# Need help



## mazei (Nov 28, 2008)

I'm not sure whether this should be in this section but it is about an official competition so I guess it is right.

Well I plan to hold a competition in February in Malaysia. Well I need help because obviously, from how this whole thing sounds, I have never attended an official competition. 

With that, there is my first problem, I don't know what to do. Although yes I am aware of the obvious stuff like getting a venue, get an official delegate, etc. But things like how to get an official delegate and stuff like that.

I hope you guys can help me because I really want to promote cubing here in my country. Also, I would like to encourage those who are already cubing to try harder to be faster and so on.

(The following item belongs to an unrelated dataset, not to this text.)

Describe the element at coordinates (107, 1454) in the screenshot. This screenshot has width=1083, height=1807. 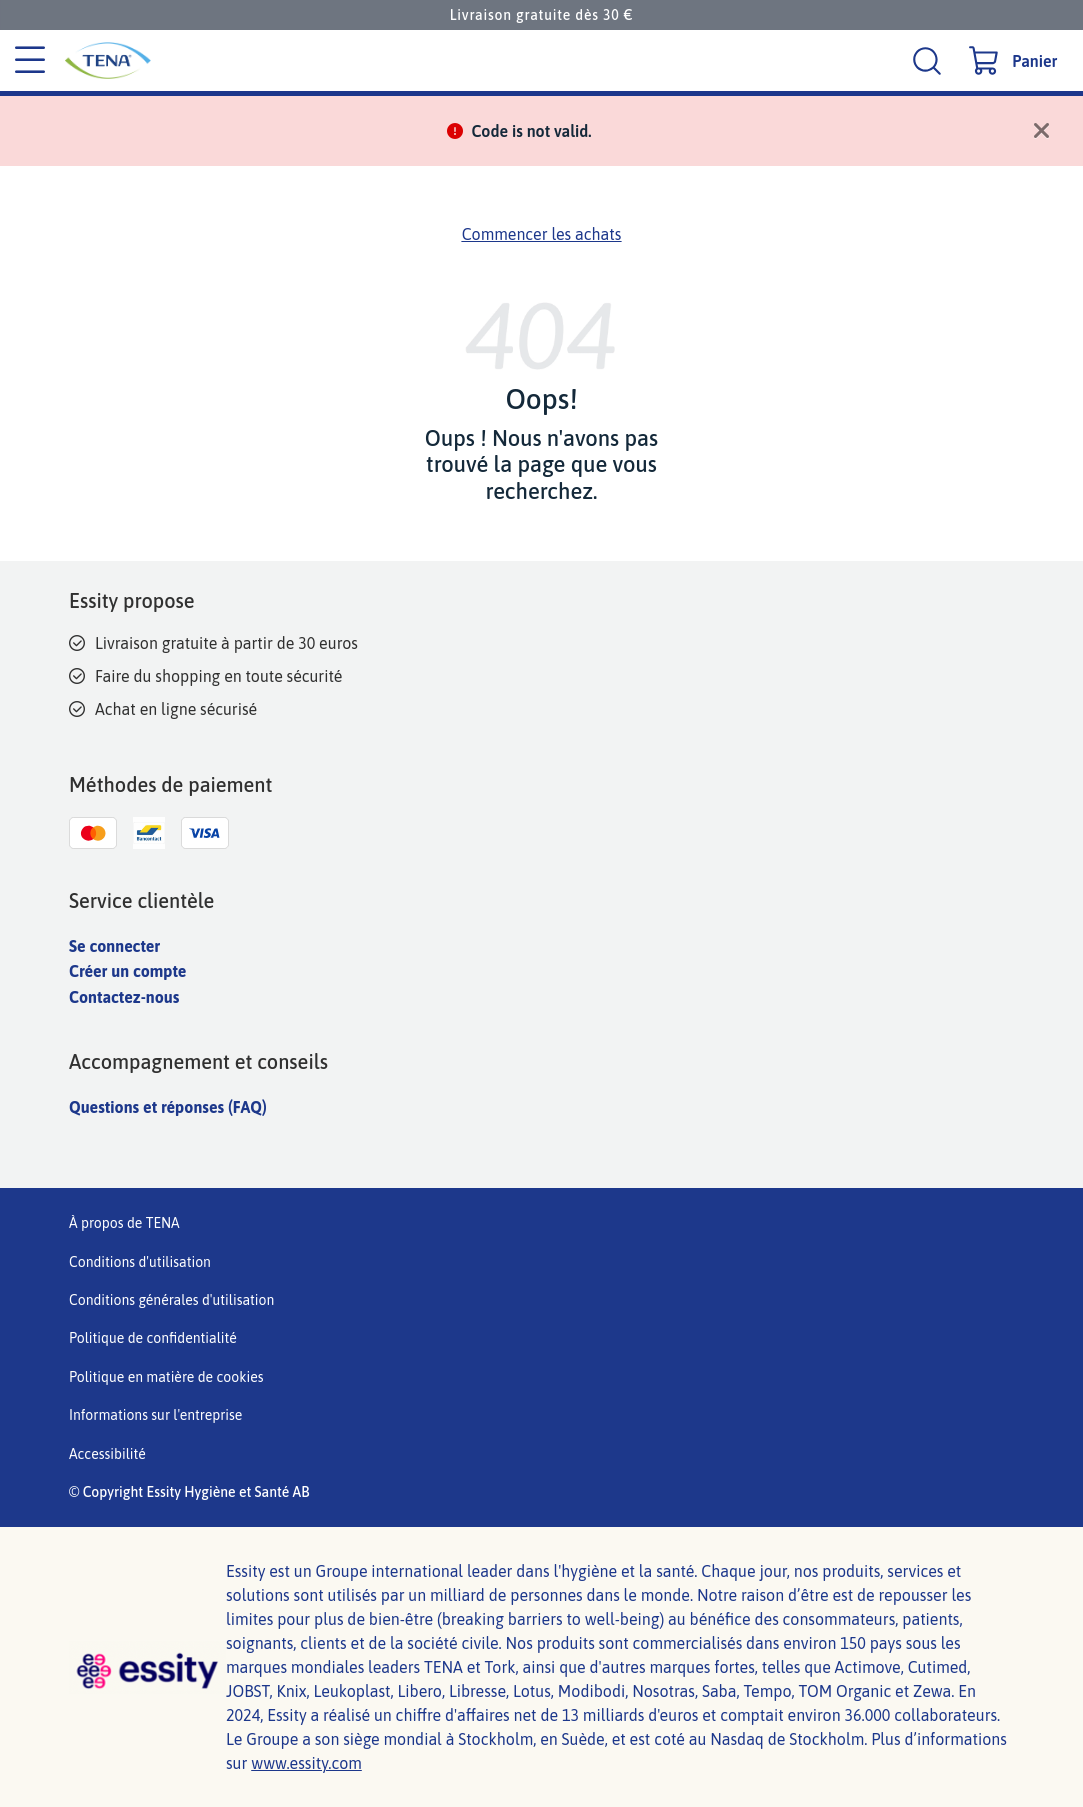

Thank you for any help given.


----------



## ImNOTnoob (Nov 28, 2008)

Hey, a delegate is coming over to singapore (i hope you know where) and are organising a competition. It is also some time in feb. It will be our first official competition. Not much is known yet.

If you want an official competition in malaysia, you might want to contact the WCA board or something..


----------



## Crazycubemom (Nov 28, 2008)

Bisa saya bantu ?, btw kalau cuma Delegate saja itu tidak cukup kalau competitorsnya tidak ada yang berpengalaman di official competition.


----------



## mazei (Nov 29, 2008)

The one in Singapore is around February what?


----------